Cuba : un Eldorado incertain

Est-ce enfin le retour des cigares et du rhum cubains que tant d’américains attendent ? Depuis maintenant 2 ans les discussions ont repris entre le pays de l’oncle Sam et son rival cubain. Malgré une opposition républicaine forte, notamment au sénat où ils ont la majorité, Obama a pu pacifier les relations tumultueuses entre ces deux pays à travers des visites officielles à Cuba, les premières depuis la visite de Calvin Coolidge, alors Président des États-Unis en 1928. Ces signes forts ont bien entendu pour objectif de rendre « irréversible » le processus qu’Obama a lui-même initié. Cuba vit donc en ce moment une rupture, un moment charnière dans son histoire rythmée par des régimes totalitaires tantôt  pro-américain, avec la dictature de Batista, tantôt anti-américain avec la dictature castriste. Dans ces deux cas, il est important de préciser que les États-Unis étaient en partie responsables de l’oppression du peuple cubain. La politique du Président Batista avait pour objectif de privilégier les échanges avec les américains, une constitution avait d’ailleurs était rédigée sur le modèle de son voisin lors de son premier mandat. Les espaces maritimes avaient été mis à la disposition des USA durant la Seconde Guerre Mondiale pour faciliter le déplacement des troupes et du matériel. Évincé en 1948 par son rival Ramon Grau San Martin , Batista reviendra avec un coup d’état en 1952. A son retour, il quintuplera son salaire, et rétablira la peine de mort pour réprimer toutes oppositions à son égard. C’est en 1959 que son régime prendra fin avec la révolution castriste. Ce régime alors pro américain laissa sa place à un régime communiste, dans lequel son voisin, berceau du libéralisme, est perçu comme un oppresseur, un ennemi de la révolution. 3 ans plus tard, la crise des nationalisations d’entreprises américaines marquera le début de l’embargo cubain par les États-Unis le 3 février 1962. Alors que les discussions ont repris pour négocier les conditions de la réouverture des frontières cubaines, il convient d’évaluer les risques inhérents à cette opération, qu’ils soient sociaux, politiques ou économiques. Dans quelle mesure Cuba représente-t-elle un marché potentiel ?

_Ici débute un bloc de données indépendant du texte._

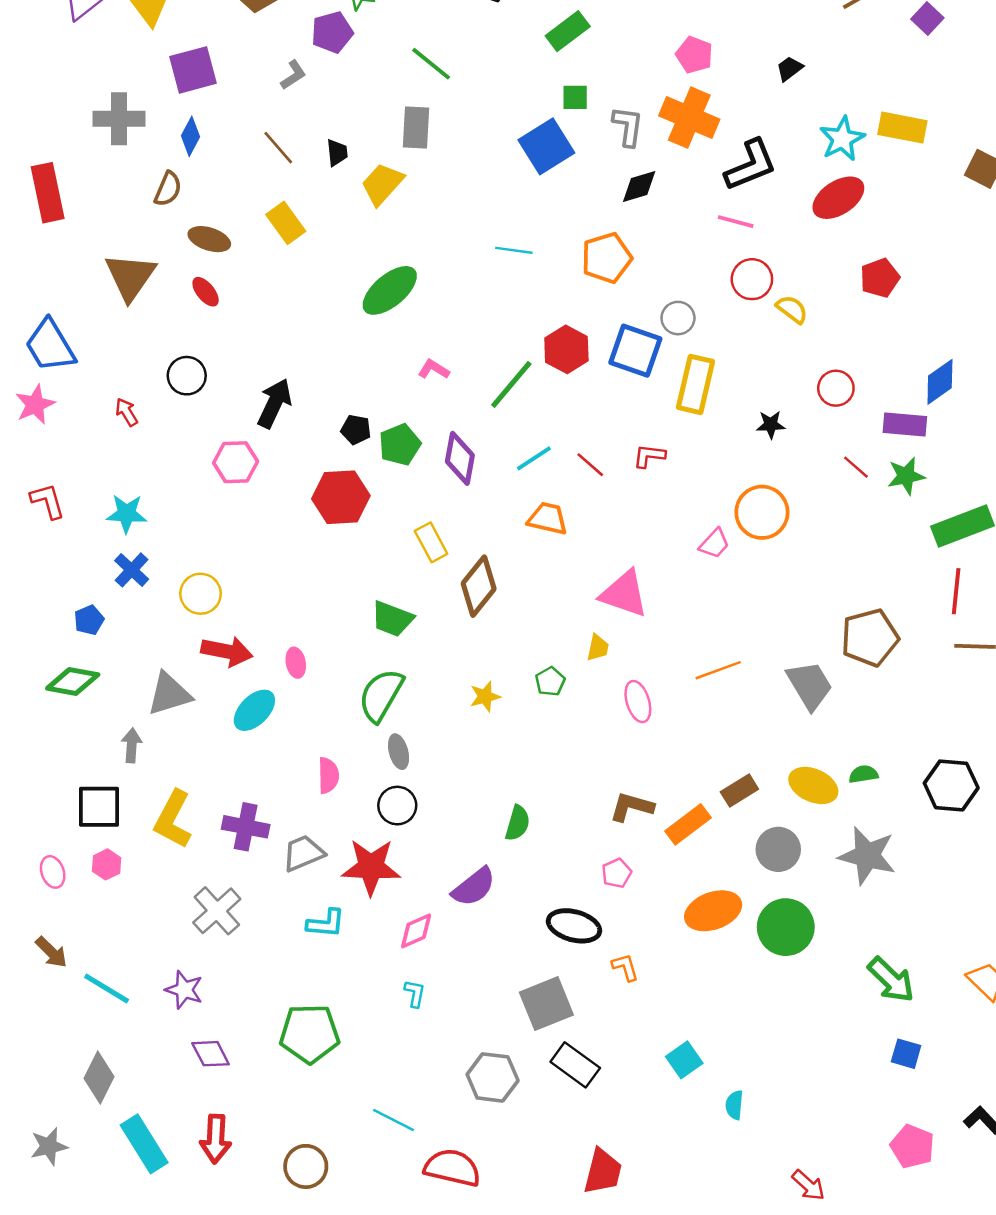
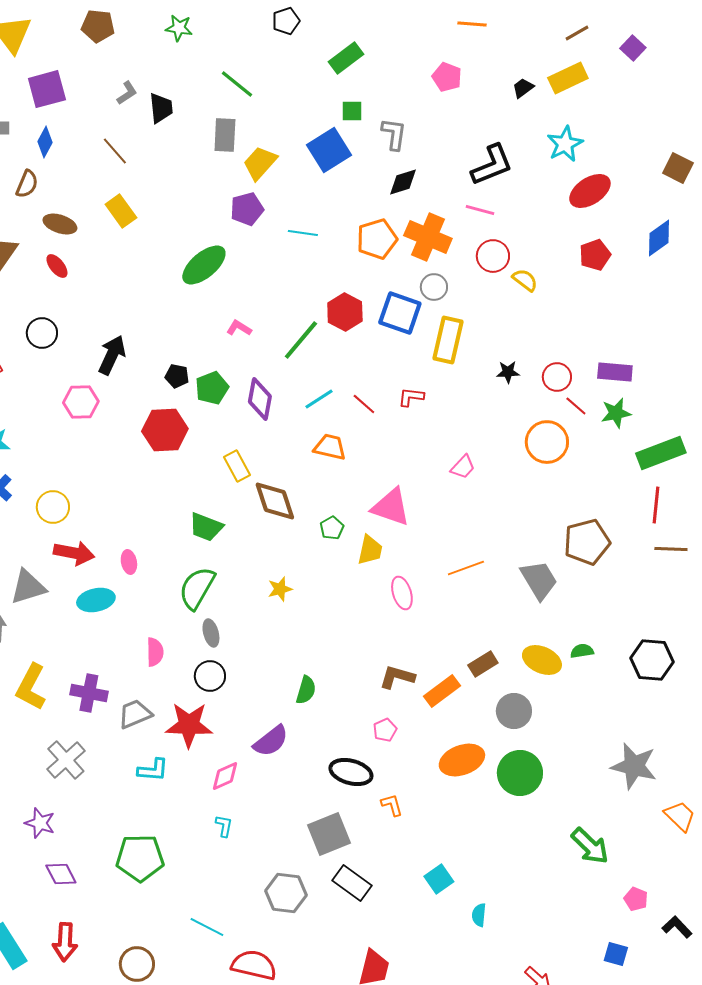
purple pentagon: (332, 32) -> (247, 209), moved
orange cross: (689, 118) -> (428, 237), moved
yellow rectangle: (902, 128) -> (568, 78), moved, turned -36
black trapezoid: (337, 153) -> (161, 108), moved, size x1.4
yellow trapezoid: (382, 184) -> (260, 163), moved
red ellipse: (838, 198) -> (590, 191), moved
blue diamond: (940, 382) -> (659, 238), moved
red circle: (836, 388) -> (557, 377), moved
orange circle: (762, 512) -> (547, 442), moved
brown diamond: (479, 586) -> (275, 501), turned -57
yellow trapezoid: (598, 648) -> (370, 550), size x1.4
green pentagon: (550, 681) -> (332, 528), moved
cyan ellipse: (254, 710) -> (96, 600), turned 33
gray star: (867, 856) -> (634, 766), moved
green arrow: (891, 980) -> (590, 846), moved
blue square: (906, 1054) -> (616, 954), moved
pink pentagon: (912, 1146) -> (636, 899), moved, size x0.7

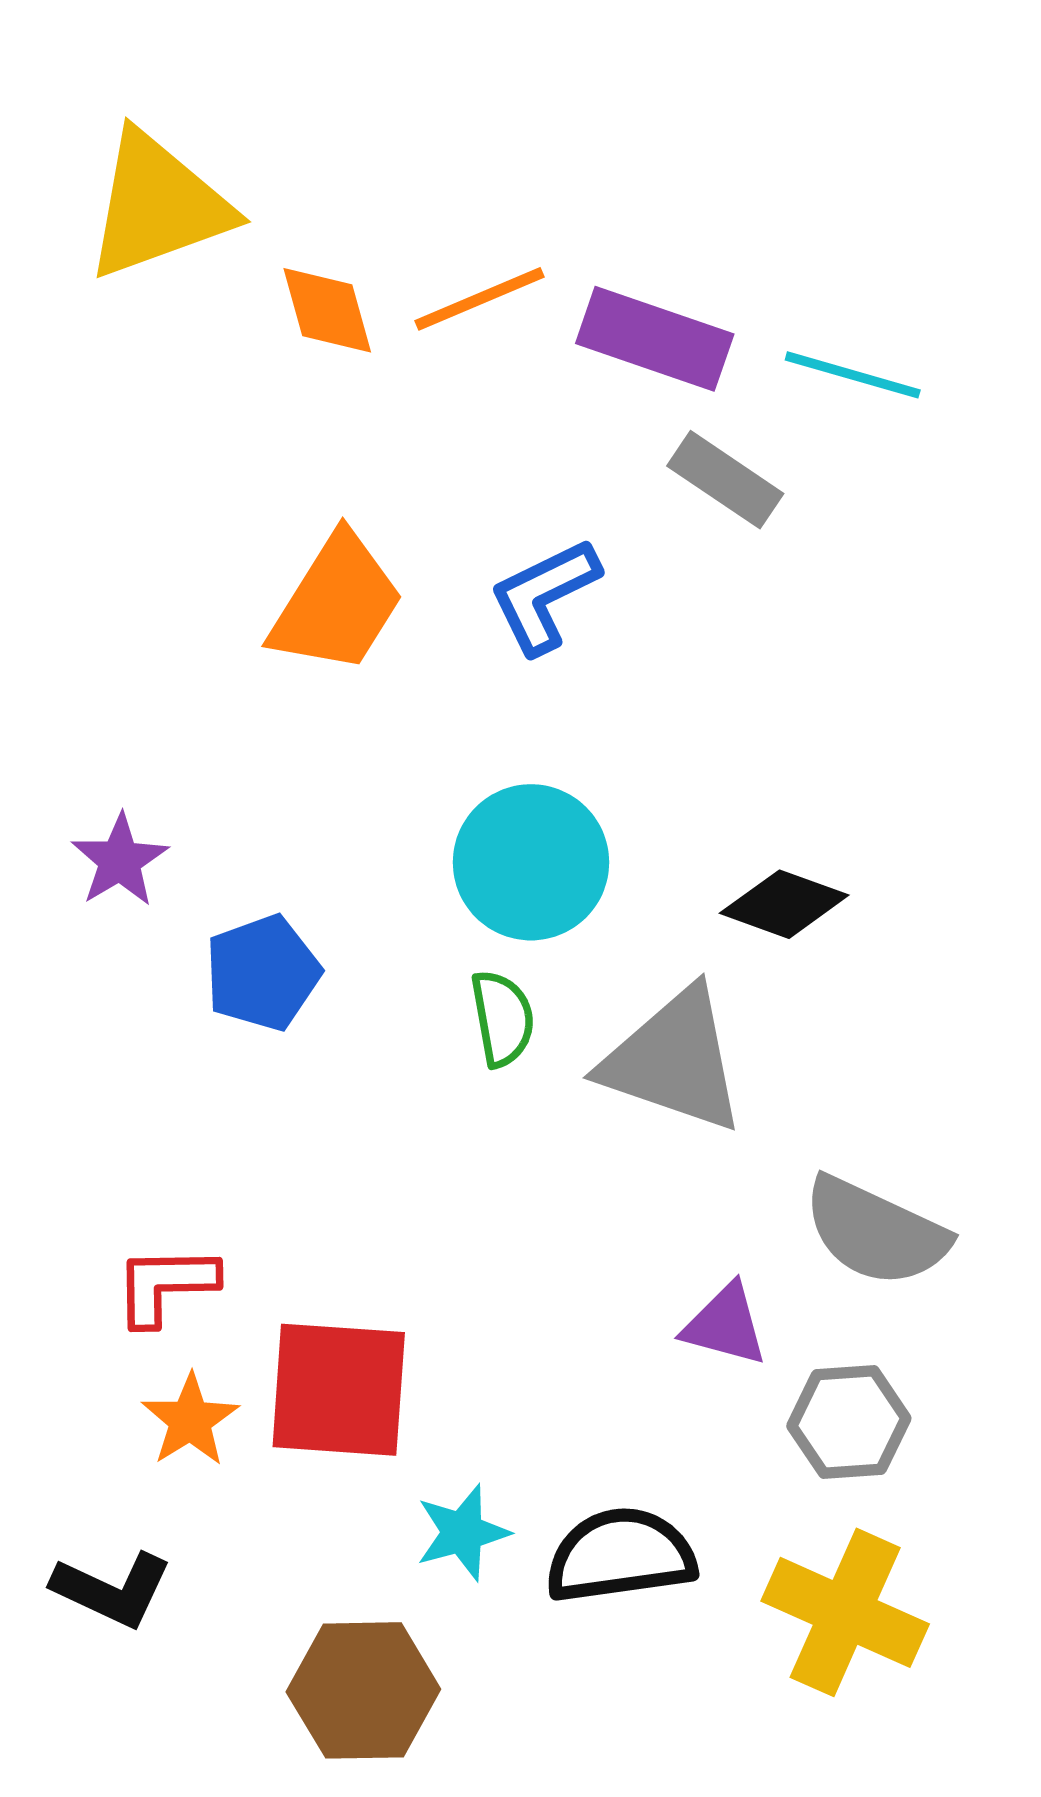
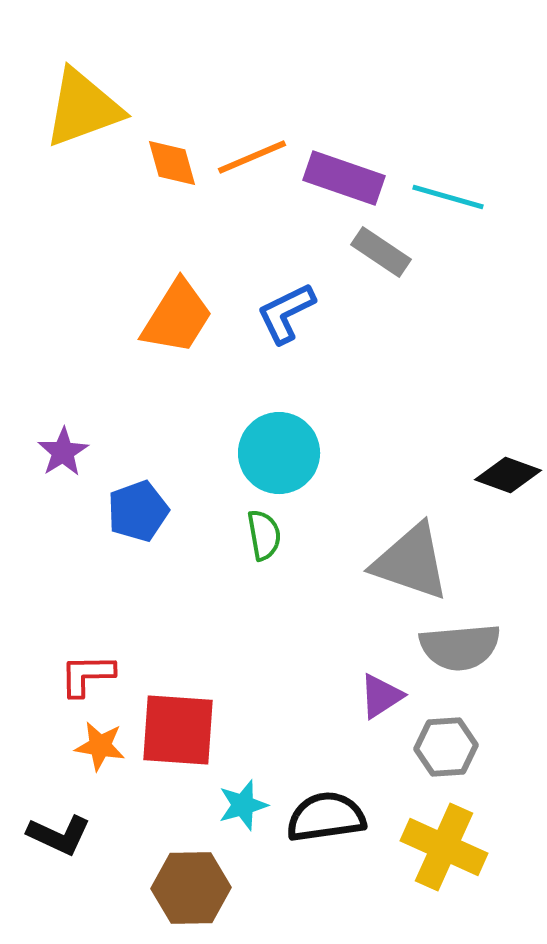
black diamond: (784, 904) -> (508, 475), moved
gray triangle: (674, 1060) -> (411, 562), moved
gray semicircle: (876, 1232) -> (460, 647), turned -30
purple triangle: (725, 1325) -> (381, 696), turned -48
orange star: (190, 1420) -> (100, 746), turned -30

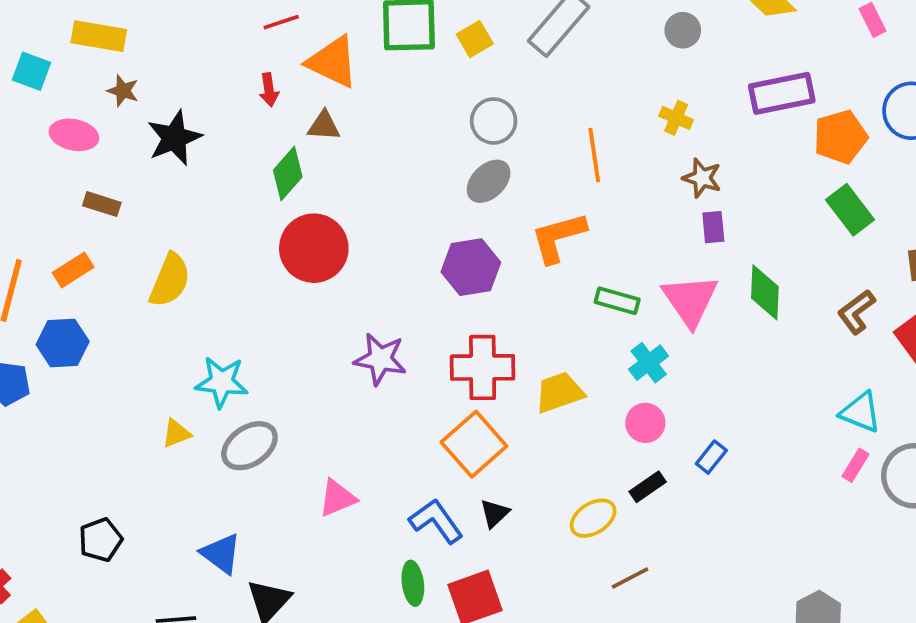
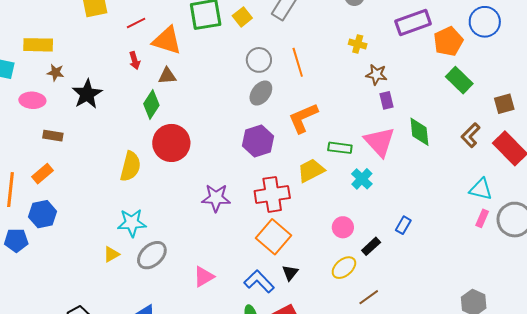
orange line: (594, 155) -> (298, 62), moved
yellow semicircle: (170, 280) -> (130, 166), moved
yellow trapezoid: (559, 392) -> (311, 170), moved
pink circle: (645, 423) -> (343, 227), moved

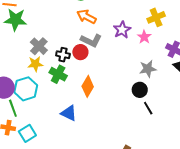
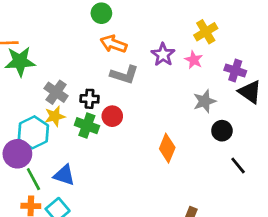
red circle: (80, 52) -> (112, 116), moved
orange diamond: (88, 86) -> (167, 148), moved
cyan hexagon: (26, 89) -> (33, 132), moved
black circle: (140, 90) -> (222, 131), moved
black line: (148, 108) -> (238, 165), moved
blue triangle: (69, 113) -> (64, 175), moved

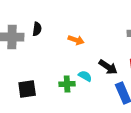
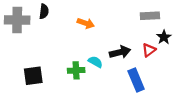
black arrow: (108, 67) -> (120, 52), turned -48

La levée des sanctions : première étape vers l’ouverture

Cuba est un marché répondant à de nombreux critères essentiels afin de favoriser les investissements venant de l’étranger. Tout d’abord, le réchauffement des relations diplomatiques avec les États-Unis est un signe encourageant, et cela se traduit par la levée des sanctions sur Cuba. Le 14 octobre 2016, un assouplissement des sanctions a été opéré. En effet, la loi Torricelli initiée par Bush père et renforcée par son fils a été abrogée. Cette loi prévoyait en 1992 d’interdire toutes aides financières venant de pays étrangers sous peine d’être eux même sanctionnés financièrement. Ce premier critère est primordial car il traduit deux choses : La première c’est le caractère extra territorial de la loi qui peut s’appliquer en dehors des frontières américaines, et ainsi permettre aux gendarmes du monde de sanctionner des pays étranger ne la respectant pas. Le deuxième point important c’est qu’ils dissuadent fortement quiconque souhaitera investir dans un des pays visés par ces lois (voir Iran and Libya sanctions Act of 1996). En effet, la loi Torricelli interdisait d’accoster pendant 6 mois aux États-Unis aux bateaux qui auraient effectué une livraison à Cuba. Ainsi les grandes entreprises avaient à faire un choix, ce dilemme a été vite tranché. En 2004, Bush fils renforça la sanction en avançant des raisons altruistes, il dit alors que ces mesures ont pour but d’accélérer le processus de démocratisation à Cuba. Ce complément à la loi Torricelli consistait à limiter fortement les expatriés d’origine cubaine à voyager régulièrement à Cuba. Ils devaient justifier d’une famille sur place pour pouvoir y aller. Les dépenses sur place effectuées par les expatriés ou touristes étaient limitées à 50 dollars par jour, et l’envoi de devise à l’étranger à 100 dollars par mois. La loi Helms & Burton en 1996 a renforcé l’embargo en interdisant aux entreprises et pays étrangers de commercer avec Cuba des biens venant d’entreprises nationalisées en 1960 alors américaines. Encore une fois, les États-Unis utilisent leur appareil législatif pour condamner des entreprises étrangères. Cette sanction n’a quant à elle pas été levée. Bill Clinton, Président en 1996 lors du vote de la loi Helms & Burton qualifie aujourd’hui cette loi « d’échec total ».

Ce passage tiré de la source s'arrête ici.